§ Source data:

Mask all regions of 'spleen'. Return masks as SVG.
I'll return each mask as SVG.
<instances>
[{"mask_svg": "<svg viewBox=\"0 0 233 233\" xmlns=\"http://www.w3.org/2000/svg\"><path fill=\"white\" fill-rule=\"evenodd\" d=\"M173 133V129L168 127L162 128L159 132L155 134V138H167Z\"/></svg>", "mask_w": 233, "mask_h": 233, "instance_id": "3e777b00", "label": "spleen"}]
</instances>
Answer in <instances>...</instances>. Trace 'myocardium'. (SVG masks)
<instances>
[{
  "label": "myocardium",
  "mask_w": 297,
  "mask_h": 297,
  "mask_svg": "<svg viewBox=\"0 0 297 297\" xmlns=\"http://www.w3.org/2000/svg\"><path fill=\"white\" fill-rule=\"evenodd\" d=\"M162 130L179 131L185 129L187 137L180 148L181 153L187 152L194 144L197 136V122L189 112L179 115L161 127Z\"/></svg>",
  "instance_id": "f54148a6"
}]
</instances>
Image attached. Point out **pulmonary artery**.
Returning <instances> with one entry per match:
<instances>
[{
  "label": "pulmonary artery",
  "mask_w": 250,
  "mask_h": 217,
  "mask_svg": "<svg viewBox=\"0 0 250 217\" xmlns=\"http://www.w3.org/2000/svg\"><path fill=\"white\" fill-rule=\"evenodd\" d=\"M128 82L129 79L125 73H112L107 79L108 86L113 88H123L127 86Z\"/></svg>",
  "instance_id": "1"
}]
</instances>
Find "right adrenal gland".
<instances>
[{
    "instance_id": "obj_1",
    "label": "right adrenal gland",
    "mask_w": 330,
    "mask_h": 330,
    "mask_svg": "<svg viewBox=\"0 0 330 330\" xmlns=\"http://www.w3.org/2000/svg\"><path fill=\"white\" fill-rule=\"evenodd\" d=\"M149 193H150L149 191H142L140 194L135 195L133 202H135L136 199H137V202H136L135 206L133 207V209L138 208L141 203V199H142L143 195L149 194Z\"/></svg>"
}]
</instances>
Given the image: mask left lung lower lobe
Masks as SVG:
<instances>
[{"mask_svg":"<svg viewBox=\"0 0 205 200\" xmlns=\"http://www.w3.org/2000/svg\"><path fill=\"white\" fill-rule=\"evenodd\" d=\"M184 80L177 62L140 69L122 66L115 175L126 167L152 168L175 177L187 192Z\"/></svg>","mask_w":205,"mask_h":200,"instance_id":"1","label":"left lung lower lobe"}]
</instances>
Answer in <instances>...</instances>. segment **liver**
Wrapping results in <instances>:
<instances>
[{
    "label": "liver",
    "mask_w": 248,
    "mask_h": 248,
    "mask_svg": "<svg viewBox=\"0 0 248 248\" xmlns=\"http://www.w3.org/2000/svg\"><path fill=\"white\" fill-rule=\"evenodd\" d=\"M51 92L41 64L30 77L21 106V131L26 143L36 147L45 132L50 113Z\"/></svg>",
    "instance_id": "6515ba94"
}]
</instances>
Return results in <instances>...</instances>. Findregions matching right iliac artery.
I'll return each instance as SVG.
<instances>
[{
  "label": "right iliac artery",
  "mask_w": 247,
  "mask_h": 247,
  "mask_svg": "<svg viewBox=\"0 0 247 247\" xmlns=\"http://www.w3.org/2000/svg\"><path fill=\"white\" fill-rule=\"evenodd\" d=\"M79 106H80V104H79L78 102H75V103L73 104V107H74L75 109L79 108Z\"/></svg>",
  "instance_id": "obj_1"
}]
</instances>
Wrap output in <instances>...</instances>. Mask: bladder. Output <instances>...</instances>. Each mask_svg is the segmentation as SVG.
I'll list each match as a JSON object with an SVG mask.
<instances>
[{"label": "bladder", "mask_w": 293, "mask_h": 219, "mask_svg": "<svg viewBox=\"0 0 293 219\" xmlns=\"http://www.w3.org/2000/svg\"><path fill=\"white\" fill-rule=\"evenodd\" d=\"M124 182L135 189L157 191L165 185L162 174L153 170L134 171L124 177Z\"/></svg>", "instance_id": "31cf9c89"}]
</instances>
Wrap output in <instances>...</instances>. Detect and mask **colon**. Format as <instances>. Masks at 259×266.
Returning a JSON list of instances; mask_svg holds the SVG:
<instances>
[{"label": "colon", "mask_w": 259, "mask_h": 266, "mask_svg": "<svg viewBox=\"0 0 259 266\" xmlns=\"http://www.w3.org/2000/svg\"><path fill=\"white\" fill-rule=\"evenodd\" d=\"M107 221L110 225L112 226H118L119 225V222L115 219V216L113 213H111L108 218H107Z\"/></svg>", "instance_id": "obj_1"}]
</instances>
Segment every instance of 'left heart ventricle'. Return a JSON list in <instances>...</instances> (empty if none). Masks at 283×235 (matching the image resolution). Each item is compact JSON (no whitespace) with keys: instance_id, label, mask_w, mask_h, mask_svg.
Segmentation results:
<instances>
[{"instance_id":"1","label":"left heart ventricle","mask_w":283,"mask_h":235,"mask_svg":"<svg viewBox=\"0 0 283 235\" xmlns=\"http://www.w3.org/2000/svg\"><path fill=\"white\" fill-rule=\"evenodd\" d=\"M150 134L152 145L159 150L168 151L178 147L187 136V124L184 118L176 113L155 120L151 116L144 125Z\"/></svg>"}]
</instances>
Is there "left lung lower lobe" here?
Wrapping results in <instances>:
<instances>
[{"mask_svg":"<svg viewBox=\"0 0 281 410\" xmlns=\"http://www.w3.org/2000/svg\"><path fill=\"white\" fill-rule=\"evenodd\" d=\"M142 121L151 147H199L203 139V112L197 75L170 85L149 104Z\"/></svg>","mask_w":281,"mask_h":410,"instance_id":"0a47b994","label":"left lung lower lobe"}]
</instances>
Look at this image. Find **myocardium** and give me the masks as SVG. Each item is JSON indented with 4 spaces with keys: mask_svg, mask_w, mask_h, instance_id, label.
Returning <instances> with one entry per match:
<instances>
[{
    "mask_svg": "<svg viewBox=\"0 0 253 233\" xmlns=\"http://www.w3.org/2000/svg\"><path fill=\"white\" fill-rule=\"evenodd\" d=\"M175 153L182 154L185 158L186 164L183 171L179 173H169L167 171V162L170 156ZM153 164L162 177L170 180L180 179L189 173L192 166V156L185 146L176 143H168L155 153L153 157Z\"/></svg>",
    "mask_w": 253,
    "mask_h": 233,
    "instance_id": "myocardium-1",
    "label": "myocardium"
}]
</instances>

§ REQUIRED WORK:
All of the data must be returned exactly.

§ SOLUTION FOR THIS PROBLEM:
Mask all regions of 'spleen'. Return masks as SVG.
I'll return each mask as SVG.
<instances>
[{"mask_svg": "<svg viewBox=\"0 0 233 233\" xmlns=\"http://www.w3.org/2000/svg\"><path fill=\"white\" fill-rule=\"evenodd\" d=\"M173 133V129L168 127L162 128L159 132L155 134V138H167Z\"/></svg>", "mask_w": 233, "mask_h": 233, "instance_id": "3e777b00", "label": "spleen"}]
</instances>
Answer in <instances>...</instances>. Trace 'myocardium'. (SVG masks)
<instances>
[{
  "label": "myocardium",
  "mask_w": 297,
  "mask_h": 297,
  "mask_svg": "<svg viewBox=\"0 0 297 297\" xmlns=\"http://www.w3.org/2000/svg\"><path fill=\"white\" fill-rule=\"evenodd\" d=\"M162 130L179 131L185 129L187 137L180 148L181 153L187 152L194 144L197 136V122L189 112L179 115L161 127Z\"/></svg>",
  "instance_id": "f54148a6"
}]
</instances>
Image attached. Point out **pulmonary artery**.
Returning <instances> with one entry per match:
<instances>
[{
  "label": "pulmonary artery",
  "mask_w": 250,
  "mask_h": 217,
  "mask_svg": "<svg viewBox=\"0 0 250 217\" xmlns=\"http://www.w3.org/2000/svg\"><path fill=\"white\" fill-rule=\"evenodd\" d=\"M128 82L129 79L125 73H112L107 79L108 86L113 88H123L127 86Z\"/></svg>",
  "instance_id": "1"
}]
</instances>
Find "right adrenal gland".
<instances>
[{
    "instance_id": "obj_1",
    "label": "right adrenal gland",
    "mask_w": 330,
    "mask_h": 330,
    "mask_svg": "<svg viewBox=\"0 0 330 330\" xmlns=\"http://www.w3.org/2000/svg\"><path fill=\"white\" fill-rule=\"evenodd\" d=\"M149 193H150L149 191H142L140 194L135 195L133 202H135L136 199H137V202H136L135 206L133 207V209L138 208L141 203V199H142L143 195L149 194Z\"/></svg>"
}]
</instances>
Given the image: mask left lung lower lobe
Masks as SVG:
<instances>
[{"mask_svg":"<svg viewBox=\"0 0 205 200\" xmlns=\"http://www.w3.org/2000/svg\"><path fill=\"white\" fill-rule=\"evenodd\" d=\"M184 80L177 62L140 69L122 66L115 175L126 167L152 168L175 177L187 192Z\"/></svg>","mask_w":205,"mask_h":200,"instance_id":"1","label":"left lung lower lobe"}]
</instances>
Answer in <instances>...</instances>. segment **liver**
Wrapping results in <instances>:
<instances>
[{
    "label": "liver",
    "mask_w": 248,
    "mask_h": 248,
    "mask_svg": "<svg viewBox=\"0 0 248 248\" xmlns=\"http://www.w3.org/2000/svg\"><path fill=\"white\" fill-rule=\"evenodd\" d=\"M51 92L41 64L30 77L21 106V131L26 143L36 147L45 132L50 113Z\"/></svg>",
    "instance_id": "6515ba94"
}]
</instances>
Return results in <instances>...</instances>. Findregions matching right iliac artery.
I'll return each instance as SVG.
<instances>
[{
  "label": "right iliac artery",
  "mask_w": 247,
  "mask_h": 247,
  "mask_svg": "<svg viewBox=\"0 0 247 247\" xmlns=\"http://www.w3.org/2000/svg\"><path fill=\"white\" fill-rule=\"evenodd\" d=\"M79 106H80V104H79L78 102H75V103L73 104V107H74L75 109L79 108Z\"/></svg>",
  "instance_id": "obj_1"
}]
</instances>
Wrap output in <instances>...</instances>. Mask: bladder. Output <instances>...</instances>. Each mask_svg is the segmentation as SVG.
I'll list each match as a JSON object with an SVG mask.
<instances>
[{"label": "bladder", "mask_w": 293, "mask_h": 219, "mask_svg": "<svg viewBox=\"0 0 293 219\" xmlns=\"http://www.w3.org/2000/svg\"><path fill=\"white\" fill-rule=\"evenodd\" d=\"M124 182L135 189L157 191L165 185L162 174L153 170L134 171L124 177Z\"/></svg>", "instance_id": "31cf9c89"}]
</instances>
Wrap output in <instances>...</instances>. Detect and mask **colon**. Format as <instances>. Masks at 259×266.
Returning a JSON list of instances; mask_svg holds the SVG:
<instances>
[{"label": "colon", "mask_w": 259, "mask_h": 266, "mask_svg": "<svg viewBox=\"0 0 259 266\" xmlns=\"http://www.w3.org/2000/svg\"><path fill=\"white\" fill-rule=\"evenodd\" d=\"M107 221L110 225L112 226H118L119 225V222L115 219V216L113 213H111L108 218H107Z\"/></svg>", "instance_id": "obj_1"}]
</instances>
Segment every instance of 'left heart ventricle'. Return a JSON list in <instances>...</instances> (empty if none). Masks at 283×235 (matching the image resolution). Each item is compact JSON (no whitespace) with keys: instance_id, label, mask_w, mask_h, mask_svg.
Segmentation results:
<instances>
[{"instance_id":"1","label":"left heart ventricle","mask_w":283,"mask_h":235,"mask_svg":"<svg viewBox=\"0 0 283 235\" xmlns=\"http://www.w3.org/2000/svg\"><path fill=\"white\" fill-rule=\"evenodd\" d=\"M150 134L152 145L159 150L168 151L178 147L187 136V124L184 118L176 113L155 120L151 116L144 125Z\"/></svg>"}]
</instances>
Is there "left lung lower lobe" here?
Wrapping results in <instances>:
<instances>
[{"mask_svg":"<svg viewBox=\"0 0 281 410\" xmlns=\"http://www.w3.org/2000/svg\"><path fill=\"white\" fill-rule=\"evenodd\" d=\"M142 121L151 147H199L203 139V112L197 75L170 85L149 104Z\"/></svg>","mask_w":281,"mask_h":410,"instance_id":"0a47b994","label":"left lung lower lobe"}]
</instances>
Look at this image. Find **myocardium** and give me the masks as SVG. Each item is JSON indented with 4 spaces with keys: mask_svg, mask_w, mask_h, instance_id, label.
Returning <instances> with one entry per match:
<instances>
[{
    "mask_svg": "<svg viewBox=\"0 0 253 233\" xmlns=\"http://www.w3.org/2000/svg\"><path fill=\"white\" fill-rule=\"evenodd\" d=\"M175 153L182 154L185 158L186 164L183 171L179 173H169L167 171V162L170 156ZM153 164L162 177L170 180L180 179L189 173L192 166V156L185 146L176 143H168L155 153L153 157Z\"/></svg>",
    "mask_w": 253,
    "mask_h": 233,
    "instance_id": "myocardium-1",
    "label": "myocardium"
}]
</instances>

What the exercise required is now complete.